[April 2023] Machine Learning Monthly Newsletter 💻🤖

40th issue! If you missed them, you can read the previous issues of the Machine Learning Monthly newsletter here.

Hey there, Daniel here.

I’m a Machine Learning Engineer who also teaches the following beginner-friendly machine learning courses:

I also write regularly about machine learning on my own blog as well as make videos on the topic on YouTube.

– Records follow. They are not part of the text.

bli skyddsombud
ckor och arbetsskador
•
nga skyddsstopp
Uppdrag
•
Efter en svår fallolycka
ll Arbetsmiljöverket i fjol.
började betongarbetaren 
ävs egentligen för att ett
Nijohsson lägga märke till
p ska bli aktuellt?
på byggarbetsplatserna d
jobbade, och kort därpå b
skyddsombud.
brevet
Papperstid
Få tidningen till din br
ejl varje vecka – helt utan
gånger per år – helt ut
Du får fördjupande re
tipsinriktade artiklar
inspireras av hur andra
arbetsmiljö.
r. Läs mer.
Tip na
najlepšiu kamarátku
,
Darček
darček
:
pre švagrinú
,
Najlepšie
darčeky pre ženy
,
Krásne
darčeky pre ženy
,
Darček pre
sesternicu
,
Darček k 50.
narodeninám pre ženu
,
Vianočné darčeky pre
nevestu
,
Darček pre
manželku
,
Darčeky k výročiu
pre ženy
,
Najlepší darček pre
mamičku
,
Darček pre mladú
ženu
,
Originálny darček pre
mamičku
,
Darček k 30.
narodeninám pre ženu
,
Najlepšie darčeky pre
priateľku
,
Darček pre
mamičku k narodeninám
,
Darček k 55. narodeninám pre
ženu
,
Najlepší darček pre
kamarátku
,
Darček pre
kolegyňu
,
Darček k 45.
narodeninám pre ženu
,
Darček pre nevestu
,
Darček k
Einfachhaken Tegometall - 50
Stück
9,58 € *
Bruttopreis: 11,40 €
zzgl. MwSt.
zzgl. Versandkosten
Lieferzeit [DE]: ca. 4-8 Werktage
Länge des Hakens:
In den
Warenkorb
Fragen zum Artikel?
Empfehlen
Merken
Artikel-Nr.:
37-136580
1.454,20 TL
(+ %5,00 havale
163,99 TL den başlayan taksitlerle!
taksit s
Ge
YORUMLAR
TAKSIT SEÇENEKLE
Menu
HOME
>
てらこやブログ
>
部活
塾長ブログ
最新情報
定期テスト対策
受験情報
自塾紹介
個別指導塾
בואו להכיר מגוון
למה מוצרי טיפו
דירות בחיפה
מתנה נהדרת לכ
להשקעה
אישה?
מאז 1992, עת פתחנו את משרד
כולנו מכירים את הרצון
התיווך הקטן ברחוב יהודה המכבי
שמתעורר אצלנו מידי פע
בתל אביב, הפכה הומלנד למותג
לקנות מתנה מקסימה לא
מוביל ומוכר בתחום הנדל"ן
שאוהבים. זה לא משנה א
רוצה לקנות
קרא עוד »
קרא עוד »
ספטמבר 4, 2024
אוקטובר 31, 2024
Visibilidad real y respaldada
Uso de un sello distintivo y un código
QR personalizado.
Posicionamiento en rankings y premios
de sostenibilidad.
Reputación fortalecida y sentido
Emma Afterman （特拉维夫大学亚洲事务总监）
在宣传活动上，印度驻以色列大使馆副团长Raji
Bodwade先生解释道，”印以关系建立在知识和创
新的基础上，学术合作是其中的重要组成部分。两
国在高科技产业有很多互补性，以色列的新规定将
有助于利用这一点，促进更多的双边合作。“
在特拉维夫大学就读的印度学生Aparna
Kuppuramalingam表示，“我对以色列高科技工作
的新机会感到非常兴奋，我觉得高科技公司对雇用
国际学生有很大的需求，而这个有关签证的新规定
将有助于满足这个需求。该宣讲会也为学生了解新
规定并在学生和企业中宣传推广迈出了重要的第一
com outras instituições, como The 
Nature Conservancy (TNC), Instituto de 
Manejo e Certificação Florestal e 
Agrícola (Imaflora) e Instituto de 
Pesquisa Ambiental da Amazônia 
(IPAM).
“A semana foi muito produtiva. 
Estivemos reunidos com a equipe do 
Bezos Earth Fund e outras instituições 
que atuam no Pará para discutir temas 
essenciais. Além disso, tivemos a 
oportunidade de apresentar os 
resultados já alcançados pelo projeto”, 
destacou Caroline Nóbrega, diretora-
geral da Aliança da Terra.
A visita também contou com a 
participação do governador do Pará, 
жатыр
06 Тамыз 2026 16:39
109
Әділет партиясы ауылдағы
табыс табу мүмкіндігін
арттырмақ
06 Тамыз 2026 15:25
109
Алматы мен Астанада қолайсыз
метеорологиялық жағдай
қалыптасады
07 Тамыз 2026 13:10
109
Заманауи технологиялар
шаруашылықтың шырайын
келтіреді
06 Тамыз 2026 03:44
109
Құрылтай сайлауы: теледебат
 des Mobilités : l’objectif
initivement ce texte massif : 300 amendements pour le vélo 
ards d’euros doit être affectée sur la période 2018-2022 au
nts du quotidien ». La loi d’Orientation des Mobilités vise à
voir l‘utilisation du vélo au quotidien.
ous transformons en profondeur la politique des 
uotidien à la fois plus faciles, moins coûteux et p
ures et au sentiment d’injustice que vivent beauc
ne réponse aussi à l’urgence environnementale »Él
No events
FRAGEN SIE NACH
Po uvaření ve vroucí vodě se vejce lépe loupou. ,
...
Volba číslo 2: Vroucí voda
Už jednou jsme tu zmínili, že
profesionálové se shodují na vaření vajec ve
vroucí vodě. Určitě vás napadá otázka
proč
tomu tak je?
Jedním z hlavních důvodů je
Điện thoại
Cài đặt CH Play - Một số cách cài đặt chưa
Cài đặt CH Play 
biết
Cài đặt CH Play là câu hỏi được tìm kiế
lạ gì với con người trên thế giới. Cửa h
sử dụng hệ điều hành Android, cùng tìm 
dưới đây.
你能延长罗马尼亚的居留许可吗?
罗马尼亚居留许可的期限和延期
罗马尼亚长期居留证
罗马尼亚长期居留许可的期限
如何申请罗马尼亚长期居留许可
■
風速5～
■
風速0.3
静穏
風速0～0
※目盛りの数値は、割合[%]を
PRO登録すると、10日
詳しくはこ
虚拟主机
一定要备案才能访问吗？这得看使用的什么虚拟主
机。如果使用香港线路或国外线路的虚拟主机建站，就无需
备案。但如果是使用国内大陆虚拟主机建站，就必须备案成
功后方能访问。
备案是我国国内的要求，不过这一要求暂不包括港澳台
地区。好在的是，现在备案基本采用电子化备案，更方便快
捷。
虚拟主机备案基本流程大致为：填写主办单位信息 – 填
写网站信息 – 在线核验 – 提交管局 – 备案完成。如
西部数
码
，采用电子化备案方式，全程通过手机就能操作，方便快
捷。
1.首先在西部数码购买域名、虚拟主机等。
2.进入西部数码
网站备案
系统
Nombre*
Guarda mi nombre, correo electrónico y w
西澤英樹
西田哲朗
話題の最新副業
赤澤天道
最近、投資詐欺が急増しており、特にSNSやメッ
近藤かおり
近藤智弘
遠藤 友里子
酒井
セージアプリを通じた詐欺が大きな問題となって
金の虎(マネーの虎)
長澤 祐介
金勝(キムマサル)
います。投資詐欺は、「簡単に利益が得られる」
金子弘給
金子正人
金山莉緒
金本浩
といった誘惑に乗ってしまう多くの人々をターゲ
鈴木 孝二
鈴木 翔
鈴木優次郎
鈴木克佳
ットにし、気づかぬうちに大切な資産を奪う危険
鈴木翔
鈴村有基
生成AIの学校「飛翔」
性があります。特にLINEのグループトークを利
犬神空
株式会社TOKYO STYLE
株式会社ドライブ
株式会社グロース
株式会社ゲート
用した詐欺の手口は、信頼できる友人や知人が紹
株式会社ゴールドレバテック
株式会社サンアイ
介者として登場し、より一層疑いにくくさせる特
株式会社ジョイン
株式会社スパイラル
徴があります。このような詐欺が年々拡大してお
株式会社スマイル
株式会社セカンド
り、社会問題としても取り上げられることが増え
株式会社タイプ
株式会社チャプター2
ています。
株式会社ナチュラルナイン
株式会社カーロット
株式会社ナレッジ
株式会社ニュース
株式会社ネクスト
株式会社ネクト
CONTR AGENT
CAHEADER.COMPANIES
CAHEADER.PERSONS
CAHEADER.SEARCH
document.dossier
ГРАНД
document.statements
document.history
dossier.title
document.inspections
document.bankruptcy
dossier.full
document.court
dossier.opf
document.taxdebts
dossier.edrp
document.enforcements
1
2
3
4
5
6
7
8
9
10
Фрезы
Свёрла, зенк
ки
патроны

Since there's a lot going on, the utmost care has been taken to keep things to the point.

Enough about me! You're here for this month's Machine Learning Monthly Newsletter.

Typically a 500ish (+/-1,000ish, usually +) word post detailing some of the most interesting things on machine learning I've found in the last month.

What you missed in March 2023 as a April Learning Engineer…

My work 👇

PyTorch 2.0 tutorials are on the way to ZTM! — I just finished recording ~20 or so videos for the PyTorch 2.0 Tutorial (text + code materials on learnpytorch.io already). They’re being edited as you read this and will be live on ZTM shortly!
AI anxiety (blog post) — A fair few people (myself included) caught a small wave of anxiety with all the new releases in the AI world lately. Asking questions like “What happens if AI takes over?” (similar questions that have been asked for decades). I wrote a blog post which collected some of my unfinished thoughts.

From the Internet

1. Large Language Model (LLM) use cases in production by Chip Huyen

Chip Huyen explores the use cases of large language models (LLMs) in businesses.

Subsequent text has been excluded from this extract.